Copying to either of those locations IMO would be good.

Well, these should end up on fluorine like everything else. Let me look into how that works (or someone who knows can tell me now).

Id' rather put em on fluorine like the mw apache logs.

I don't think any apache logs end up on fluorine
Well it looks like apache error logs end up on fluorine, but not access logs

Ah I see you are right; well then the rsync is fine.

Change 253594 had a related patch set uploaded (by ArielGlenn):
keep fewer dataset web server logs, add date to filename

https://gerrit.wikimedia.org/r/253594

need to change the file name format for these logs, otherwise it's going ot be very annoying for you on the other end of that rsync. see above patchset.

After looking at the other rsyncs you do (erbium, oxygen), and considering the other syncs the dataset hosts do (datasets downloadable to the public), can datasets push to stat1002 rather than the other way around? We could add that right in the dumps module; the other way, it winds up in the dataset module with the other rsyncs, which doesn't feel clean to me. Also, if you wind up doing this for logs on any other hosts, auth/rsyncd config is centralized on your end instead of spread out on the other hosts.

I am fine with doing it either way :)
Someone from the analytics team may also have an opinion though!

Addshore renamed this task from Requesting access to dataset-admins for Addshore to Push dumps.wm.o logs files to stat1002.Nov 19 2015, 2:00 PM
Addshore updated the task description. (Show Details)
Addshore removed a project: SRE-Access-Requests.

Changed the title and remove access requests per the discussion here

since no one from analytics noticed (silence = consent) I'll go ahead and do this the way described above.

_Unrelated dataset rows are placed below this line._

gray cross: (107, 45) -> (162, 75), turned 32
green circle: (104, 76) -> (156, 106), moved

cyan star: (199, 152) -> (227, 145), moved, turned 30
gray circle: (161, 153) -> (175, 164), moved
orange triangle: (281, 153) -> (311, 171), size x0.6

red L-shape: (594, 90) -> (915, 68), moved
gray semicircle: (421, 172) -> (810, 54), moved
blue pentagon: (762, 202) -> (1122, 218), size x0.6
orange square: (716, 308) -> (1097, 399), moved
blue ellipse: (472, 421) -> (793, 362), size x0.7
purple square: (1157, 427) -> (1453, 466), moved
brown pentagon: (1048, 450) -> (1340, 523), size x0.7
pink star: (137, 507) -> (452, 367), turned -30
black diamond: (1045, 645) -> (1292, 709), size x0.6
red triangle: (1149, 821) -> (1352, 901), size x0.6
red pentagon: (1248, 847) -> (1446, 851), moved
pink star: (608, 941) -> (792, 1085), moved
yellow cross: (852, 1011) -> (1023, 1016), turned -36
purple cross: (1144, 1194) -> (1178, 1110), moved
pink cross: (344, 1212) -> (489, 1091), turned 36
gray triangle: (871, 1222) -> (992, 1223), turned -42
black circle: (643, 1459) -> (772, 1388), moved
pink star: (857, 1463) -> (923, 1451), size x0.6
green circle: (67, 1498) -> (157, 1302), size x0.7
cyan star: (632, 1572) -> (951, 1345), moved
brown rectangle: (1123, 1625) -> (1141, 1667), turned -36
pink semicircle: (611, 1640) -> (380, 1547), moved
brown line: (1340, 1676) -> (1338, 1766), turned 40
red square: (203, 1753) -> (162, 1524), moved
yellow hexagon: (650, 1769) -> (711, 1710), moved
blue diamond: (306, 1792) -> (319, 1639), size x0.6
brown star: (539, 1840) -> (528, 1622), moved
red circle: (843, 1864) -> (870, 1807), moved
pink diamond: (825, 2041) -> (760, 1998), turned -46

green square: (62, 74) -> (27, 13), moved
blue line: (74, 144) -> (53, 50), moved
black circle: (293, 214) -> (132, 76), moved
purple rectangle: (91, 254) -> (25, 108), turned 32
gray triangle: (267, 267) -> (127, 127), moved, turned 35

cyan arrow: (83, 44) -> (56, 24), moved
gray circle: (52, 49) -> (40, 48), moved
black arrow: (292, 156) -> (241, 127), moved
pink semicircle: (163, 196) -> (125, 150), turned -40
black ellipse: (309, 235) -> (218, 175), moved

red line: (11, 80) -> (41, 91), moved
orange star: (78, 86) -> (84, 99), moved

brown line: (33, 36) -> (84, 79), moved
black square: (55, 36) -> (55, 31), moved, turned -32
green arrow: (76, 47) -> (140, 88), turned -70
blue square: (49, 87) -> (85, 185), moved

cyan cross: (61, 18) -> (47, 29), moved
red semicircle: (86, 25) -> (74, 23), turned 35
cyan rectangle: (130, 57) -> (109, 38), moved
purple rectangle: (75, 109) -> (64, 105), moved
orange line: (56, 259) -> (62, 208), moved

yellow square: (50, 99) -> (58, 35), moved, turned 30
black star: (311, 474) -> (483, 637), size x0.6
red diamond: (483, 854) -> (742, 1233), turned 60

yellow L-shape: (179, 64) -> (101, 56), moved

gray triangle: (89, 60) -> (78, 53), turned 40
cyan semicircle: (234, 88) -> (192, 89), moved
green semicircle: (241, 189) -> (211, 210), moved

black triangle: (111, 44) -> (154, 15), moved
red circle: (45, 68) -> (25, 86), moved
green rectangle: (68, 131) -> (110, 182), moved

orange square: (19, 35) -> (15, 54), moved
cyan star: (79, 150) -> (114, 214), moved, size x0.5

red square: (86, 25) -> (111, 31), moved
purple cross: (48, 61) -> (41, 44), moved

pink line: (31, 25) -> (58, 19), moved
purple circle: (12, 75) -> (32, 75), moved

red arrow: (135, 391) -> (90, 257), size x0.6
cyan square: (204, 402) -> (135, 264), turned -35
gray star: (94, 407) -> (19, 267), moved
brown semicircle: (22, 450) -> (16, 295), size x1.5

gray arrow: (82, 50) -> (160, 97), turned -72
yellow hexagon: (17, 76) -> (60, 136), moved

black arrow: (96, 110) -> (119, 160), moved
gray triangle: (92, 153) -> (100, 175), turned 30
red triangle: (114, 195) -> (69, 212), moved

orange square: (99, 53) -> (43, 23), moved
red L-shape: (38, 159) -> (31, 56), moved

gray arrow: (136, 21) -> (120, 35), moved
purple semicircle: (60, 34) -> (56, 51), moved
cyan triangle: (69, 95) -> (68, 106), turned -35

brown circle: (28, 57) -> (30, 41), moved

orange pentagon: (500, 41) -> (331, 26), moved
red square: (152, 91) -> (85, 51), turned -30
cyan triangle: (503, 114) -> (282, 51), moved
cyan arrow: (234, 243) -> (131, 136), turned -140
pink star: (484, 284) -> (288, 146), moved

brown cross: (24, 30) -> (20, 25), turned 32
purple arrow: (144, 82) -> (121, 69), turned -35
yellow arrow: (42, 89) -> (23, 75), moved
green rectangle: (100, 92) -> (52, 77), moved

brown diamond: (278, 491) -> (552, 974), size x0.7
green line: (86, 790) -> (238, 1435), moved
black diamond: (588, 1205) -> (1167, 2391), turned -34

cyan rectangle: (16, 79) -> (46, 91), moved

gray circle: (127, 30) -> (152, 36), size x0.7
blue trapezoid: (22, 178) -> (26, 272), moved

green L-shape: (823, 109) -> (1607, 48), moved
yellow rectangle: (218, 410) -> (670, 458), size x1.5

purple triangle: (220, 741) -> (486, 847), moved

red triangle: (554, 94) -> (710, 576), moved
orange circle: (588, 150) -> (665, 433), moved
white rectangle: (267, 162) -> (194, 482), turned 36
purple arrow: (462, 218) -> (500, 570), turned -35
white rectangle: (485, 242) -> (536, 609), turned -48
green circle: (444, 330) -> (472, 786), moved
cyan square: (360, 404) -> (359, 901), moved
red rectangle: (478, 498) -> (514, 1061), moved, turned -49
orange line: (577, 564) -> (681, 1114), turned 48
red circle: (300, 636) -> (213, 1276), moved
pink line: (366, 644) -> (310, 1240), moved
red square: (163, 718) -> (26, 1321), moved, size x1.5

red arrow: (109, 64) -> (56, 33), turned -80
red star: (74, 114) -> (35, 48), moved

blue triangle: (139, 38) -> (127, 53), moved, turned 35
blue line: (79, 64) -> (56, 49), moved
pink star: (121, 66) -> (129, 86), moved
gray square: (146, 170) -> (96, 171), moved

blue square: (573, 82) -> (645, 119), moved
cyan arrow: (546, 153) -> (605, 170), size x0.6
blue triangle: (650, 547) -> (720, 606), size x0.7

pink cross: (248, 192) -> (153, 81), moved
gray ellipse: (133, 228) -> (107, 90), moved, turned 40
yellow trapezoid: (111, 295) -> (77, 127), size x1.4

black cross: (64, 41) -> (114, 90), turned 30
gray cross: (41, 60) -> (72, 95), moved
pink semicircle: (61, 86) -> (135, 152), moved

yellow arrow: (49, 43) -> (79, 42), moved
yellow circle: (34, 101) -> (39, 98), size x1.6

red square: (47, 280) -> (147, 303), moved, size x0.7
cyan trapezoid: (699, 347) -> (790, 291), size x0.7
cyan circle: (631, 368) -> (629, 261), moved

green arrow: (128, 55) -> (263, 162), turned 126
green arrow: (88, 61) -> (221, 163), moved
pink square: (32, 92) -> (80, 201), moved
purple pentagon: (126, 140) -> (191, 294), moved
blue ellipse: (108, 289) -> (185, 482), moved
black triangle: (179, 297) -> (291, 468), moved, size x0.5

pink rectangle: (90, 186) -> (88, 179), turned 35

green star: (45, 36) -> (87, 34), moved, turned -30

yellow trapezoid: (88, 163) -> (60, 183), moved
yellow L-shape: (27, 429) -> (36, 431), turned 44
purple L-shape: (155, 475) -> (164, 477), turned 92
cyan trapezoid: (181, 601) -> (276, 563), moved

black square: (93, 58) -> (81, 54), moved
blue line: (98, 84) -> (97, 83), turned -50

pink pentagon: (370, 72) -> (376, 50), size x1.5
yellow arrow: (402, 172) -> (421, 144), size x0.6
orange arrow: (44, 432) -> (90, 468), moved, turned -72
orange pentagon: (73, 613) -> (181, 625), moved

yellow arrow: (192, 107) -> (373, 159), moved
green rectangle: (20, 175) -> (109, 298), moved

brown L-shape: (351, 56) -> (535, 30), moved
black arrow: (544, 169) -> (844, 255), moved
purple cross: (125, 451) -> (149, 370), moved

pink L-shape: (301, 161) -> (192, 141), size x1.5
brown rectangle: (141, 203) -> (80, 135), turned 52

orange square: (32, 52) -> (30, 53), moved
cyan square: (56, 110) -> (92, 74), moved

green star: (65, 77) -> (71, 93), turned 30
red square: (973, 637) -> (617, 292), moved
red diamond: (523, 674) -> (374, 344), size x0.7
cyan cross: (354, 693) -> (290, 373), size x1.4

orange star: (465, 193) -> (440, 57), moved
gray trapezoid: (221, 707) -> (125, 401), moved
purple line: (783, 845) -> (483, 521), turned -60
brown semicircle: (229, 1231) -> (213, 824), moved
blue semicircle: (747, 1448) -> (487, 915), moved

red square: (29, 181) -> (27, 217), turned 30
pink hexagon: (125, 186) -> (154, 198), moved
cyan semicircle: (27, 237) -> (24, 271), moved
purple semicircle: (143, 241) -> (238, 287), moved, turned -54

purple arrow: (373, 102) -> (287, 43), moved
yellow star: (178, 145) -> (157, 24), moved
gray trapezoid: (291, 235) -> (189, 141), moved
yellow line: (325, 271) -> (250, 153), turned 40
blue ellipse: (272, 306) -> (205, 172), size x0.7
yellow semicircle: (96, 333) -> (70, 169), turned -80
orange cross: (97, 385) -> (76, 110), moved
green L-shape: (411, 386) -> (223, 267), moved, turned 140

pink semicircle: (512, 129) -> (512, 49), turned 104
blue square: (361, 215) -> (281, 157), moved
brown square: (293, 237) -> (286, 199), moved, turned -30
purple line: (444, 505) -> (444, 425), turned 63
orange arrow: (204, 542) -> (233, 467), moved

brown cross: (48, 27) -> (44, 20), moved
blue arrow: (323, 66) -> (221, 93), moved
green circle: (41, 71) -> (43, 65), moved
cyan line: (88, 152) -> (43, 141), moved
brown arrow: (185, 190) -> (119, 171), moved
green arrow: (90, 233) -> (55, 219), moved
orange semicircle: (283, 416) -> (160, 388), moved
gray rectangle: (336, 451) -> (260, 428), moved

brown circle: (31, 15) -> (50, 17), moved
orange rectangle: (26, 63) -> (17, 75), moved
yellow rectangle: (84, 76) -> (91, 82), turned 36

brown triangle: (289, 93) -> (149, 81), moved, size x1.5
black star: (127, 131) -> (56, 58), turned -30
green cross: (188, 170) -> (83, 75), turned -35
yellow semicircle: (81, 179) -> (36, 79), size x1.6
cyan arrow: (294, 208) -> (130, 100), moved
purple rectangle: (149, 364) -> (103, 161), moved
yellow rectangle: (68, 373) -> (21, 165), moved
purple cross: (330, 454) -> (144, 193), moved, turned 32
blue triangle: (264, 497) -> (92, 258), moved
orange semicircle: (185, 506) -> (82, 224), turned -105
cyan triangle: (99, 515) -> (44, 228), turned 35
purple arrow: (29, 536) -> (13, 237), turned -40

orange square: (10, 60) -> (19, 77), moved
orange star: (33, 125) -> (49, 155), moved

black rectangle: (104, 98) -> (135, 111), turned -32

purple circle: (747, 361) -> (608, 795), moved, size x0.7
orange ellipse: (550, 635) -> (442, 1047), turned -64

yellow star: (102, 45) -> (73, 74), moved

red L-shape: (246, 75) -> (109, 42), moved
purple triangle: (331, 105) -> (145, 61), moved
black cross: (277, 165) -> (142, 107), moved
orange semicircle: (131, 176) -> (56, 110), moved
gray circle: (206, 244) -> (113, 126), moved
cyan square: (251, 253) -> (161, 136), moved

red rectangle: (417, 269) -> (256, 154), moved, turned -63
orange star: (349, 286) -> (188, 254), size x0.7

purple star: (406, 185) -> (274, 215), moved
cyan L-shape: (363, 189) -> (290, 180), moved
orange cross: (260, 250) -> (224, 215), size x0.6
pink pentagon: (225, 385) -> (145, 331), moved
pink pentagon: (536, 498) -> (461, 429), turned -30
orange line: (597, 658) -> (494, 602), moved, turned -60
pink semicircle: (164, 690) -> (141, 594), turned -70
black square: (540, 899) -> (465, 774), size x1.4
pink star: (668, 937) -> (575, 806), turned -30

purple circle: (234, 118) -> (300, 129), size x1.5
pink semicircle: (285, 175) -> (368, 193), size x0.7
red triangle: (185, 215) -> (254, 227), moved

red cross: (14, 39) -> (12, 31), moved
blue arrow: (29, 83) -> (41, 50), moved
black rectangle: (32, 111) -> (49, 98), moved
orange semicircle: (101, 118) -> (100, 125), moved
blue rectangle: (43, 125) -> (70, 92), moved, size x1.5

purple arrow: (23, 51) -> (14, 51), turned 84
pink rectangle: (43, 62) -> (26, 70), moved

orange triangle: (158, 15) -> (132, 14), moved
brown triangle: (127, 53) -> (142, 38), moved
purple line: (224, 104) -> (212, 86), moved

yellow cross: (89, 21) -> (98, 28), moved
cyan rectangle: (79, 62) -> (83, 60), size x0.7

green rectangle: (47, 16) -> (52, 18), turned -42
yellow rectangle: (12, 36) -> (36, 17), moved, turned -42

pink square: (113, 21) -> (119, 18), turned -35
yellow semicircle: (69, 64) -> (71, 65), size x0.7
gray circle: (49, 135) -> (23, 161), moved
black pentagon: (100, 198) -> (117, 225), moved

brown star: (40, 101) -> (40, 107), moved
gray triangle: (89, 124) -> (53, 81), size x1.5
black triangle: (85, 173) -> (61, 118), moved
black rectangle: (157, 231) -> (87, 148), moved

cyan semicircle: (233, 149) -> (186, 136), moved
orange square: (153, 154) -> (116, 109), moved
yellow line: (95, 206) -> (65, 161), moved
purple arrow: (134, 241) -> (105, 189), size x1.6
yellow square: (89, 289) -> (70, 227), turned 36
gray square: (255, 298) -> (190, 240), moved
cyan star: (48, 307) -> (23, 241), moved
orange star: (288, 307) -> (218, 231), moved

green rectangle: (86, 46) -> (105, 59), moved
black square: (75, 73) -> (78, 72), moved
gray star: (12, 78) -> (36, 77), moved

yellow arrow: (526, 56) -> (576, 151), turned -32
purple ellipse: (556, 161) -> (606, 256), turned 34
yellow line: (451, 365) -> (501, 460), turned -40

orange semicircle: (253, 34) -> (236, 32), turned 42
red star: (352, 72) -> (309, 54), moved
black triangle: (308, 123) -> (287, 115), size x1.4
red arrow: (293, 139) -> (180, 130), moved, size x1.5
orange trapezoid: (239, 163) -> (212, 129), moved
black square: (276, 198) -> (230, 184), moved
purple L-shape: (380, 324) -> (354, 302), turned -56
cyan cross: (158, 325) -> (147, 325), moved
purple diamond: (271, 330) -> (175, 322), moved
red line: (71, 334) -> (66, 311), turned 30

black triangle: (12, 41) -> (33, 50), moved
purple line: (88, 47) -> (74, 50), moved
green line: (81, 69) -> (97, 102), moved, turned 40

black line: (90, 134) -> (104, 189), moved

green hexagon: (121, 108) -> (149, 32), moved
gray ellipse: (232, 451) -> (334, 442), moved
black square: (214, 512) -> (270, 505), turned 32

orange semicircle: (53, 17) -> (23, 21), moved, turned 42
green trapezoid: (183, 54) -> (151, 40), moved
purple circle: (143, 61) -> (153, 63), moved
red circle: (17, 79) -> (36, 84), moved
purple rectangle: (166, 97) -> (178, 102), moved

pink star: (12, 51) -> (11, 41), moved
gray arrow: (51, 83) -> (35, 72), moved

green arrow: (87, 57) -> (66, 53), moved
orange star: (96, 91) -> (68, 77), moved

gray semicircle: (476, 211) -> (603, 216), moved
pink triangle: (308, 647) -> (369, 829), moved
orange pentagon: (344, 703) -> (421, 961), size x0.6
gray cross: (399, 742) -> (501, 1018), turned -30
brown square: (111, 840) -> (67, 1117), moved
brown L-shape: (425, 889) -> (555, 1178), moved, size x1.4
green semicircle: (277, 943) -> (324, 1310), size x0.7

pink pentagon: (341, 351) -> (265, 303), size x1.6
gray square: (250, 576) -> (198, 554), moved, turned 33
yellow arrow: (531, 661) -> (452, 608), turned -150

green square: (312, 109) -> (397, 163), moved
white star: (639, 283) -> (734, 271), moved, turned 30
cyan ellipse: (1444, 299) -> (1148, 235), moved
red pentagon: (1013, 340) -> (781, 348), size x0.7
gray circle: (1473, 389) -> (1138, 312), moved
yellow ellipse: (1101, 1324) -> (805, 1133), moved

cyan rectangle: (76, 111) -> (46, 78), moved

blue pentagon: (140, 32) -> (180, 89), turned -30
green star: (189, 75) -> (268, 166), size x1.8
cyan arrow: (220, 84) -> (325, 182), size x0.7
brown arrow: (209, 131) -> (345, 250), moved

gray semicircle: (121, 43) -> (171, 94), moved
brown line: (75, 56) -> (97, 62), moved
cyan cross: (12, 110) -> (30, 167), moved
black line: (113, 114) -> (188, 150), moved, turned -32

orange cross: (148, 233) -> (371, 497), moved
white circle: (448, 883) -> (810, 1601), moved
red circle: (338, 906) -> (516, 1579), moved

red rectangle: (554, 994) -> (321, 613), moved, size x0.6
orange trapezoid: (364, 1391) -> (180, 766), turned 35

Change 253594 merged by ArielGlenn:
keep fewer dataset web server logs, add date to filename

https://gerrit.wikimedia.org/r/253594

Any ETA on when we could start the rsync @ArielGlenn ?

Really? The bot didn't add the changeset to this ticket? Well it's this: https://gerrit.wikimedia.org/r/#/c/268129/ for the class, needs some cleanup and then to be called with the right destination. Where should they land exactly?

Hey sorry, I don't think I've seen this ticket before, hence the silence! I just commented on change about pull vs. push.

After a ridiculous amount of help from @Ottomata (thank you!) this is now live, and a manual run of the cron job from the command line worked as expected, so closing.

By the looks of things this should be live but I don't see the logs in the location!

/a/log/webrequest/archive/dumps.wikimedia.org on stat1002 is full of them. Are you looking in the right place?

Ahh there you go! I was looking in the wrong place!!!!!!